Electrochemical behavior of hexafluoroniobate, heptafluorotungstate, and oxotetrafluorovanadate anions in N-butyl-N-methylpyrrolidinium bis(trifluoromethylsulfonyl)amide room temperature ionic liquid

Electrochemical behavior of hexafluoroniobate (Nb(V)F6−), heptafluorotungstate (W(VI)F7−), and oxotetrafluorovanadate (V(V)OF4−) anions has been investigated in N-butyl-N-methylpyrrolidinium bis(trifluoromethylsulfonyl)amide (BMPyrTFSA) ionic liquid at 298 K by means of cyclic voltammetry and chronoamperometry.
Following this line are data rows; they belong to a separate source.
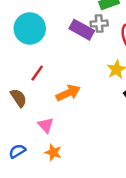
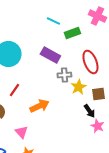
gray cross: (99, 24) -> (64, 75), moved

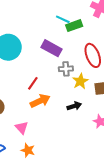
cyan line: (53, 21) -> (63, 19), moved
red line: (14, 90) -> (33, 83), moved
black arrow: (89, 111) -> (74, 106), moved, turned -72

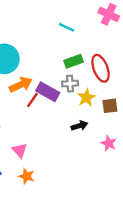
green rectangle: (74, 26) -> (74, 61), moved
purple rectangle: (52, 48) -> (48, 92), moved
orange arrow: (40, 101) -> (21, 85), moved

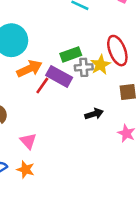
green rectangle: (74, 61) -> (71, 54), moved
yellow star: (86, 98) -> (101, 65), moved
orange star: (27, 176) -> (26, 170), moved

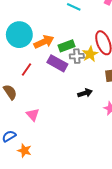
orange arrow: (29, 69) -> (44, 42), moved
red line: (42, 85) -> (27, 69), moved
orange star: (26, 170) -> (24, 151), moved

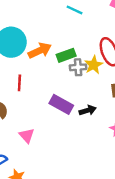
purple rectangle: (57, 63) -> (61, 104), moved
red line: (27, 69) -> (19, 83), turned -32

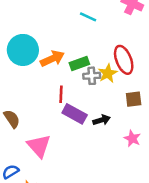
red line: (19, 83) -> (61, 94), moved
pink triangle: (27, 135) -> (39, 146), size x1.5

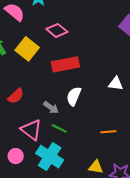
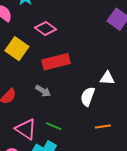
white semicircle: (74, 96) -> (88, 97), moved
gray arrow: (51, 108) -> (43, 91), moved

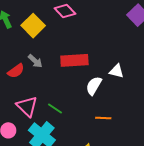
red rectangle: (56, 62) -> (74, 60), moved
gray arrow: (43, 91) -> (35, 61), moved

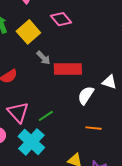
gray arrow: (35, 61) -> (43, 58), moved
green line: (55, 108) -> (46, 116), turned -70

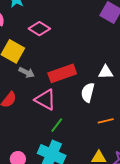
gray arrow: (43, 58) -> (27, 72), moved
pink triangle: (18, 112) -> (45, 100), moved

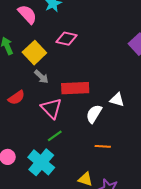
pink diamond: (39, 29) -> (67, 39), turned -35

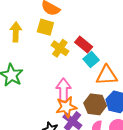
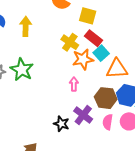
yellow square: (45, 27) -> (88, 16), moved
pink arrow: (63, 90) -> (74, 84), size x0.6
orange star: (66, 107) -> (83, 59), moved

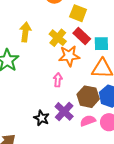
yellow arrow: (26, 26) -> (25, 32), moved
cyan square: (101, 53) -> (101, 44), moved, turned 35
pink semicircle: (108, 122) -> (88, 121), turned 56

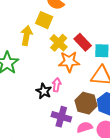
yellow square: (78, 13) -> (44, 20), moved
purple cross: (64, 111) -> (61, 117), turned -30
black star: (42, 118) -> (44, 91), moved

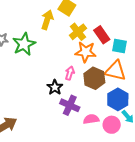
black star: (44, 91) -> (55, 87), moved
brown hexagon: (86, 103) -> (94, 78), moved

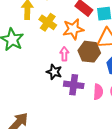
yellow cross: (78, 32) -> (48, 22), moved
pink semicircle: (91, 119) -> (98, 92), turned 119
Cyclic voltammograms at a Pt electrode showed that Nb(V)F6− anion is reduced to Nb(IV)F62− by a one-electron reversible reaction. Electrochemical reductions of W(VI)F7− and V(V)OF4− anions at a Pt electrode are quasi-reversible and irreversible reactions, respectively, according to cyclic voltammetry. The diffusion coefficients of Nb(V)F6−, W(VI)F7− and V(V)OF4− determined by chronoamperometry are 1.34 × 10−7, 7.45 × 10−8 and 2.49 × 10−7 cm2 s−1, respectively. The Stokes radii of Nb(V)F6−, W(VI)F7−, and V(V)OF4− in BMPyrTFSA have been calculated to be 0.23, 0.38, and 0.12 nm, from the diffusion coefficients and viscosities obtained.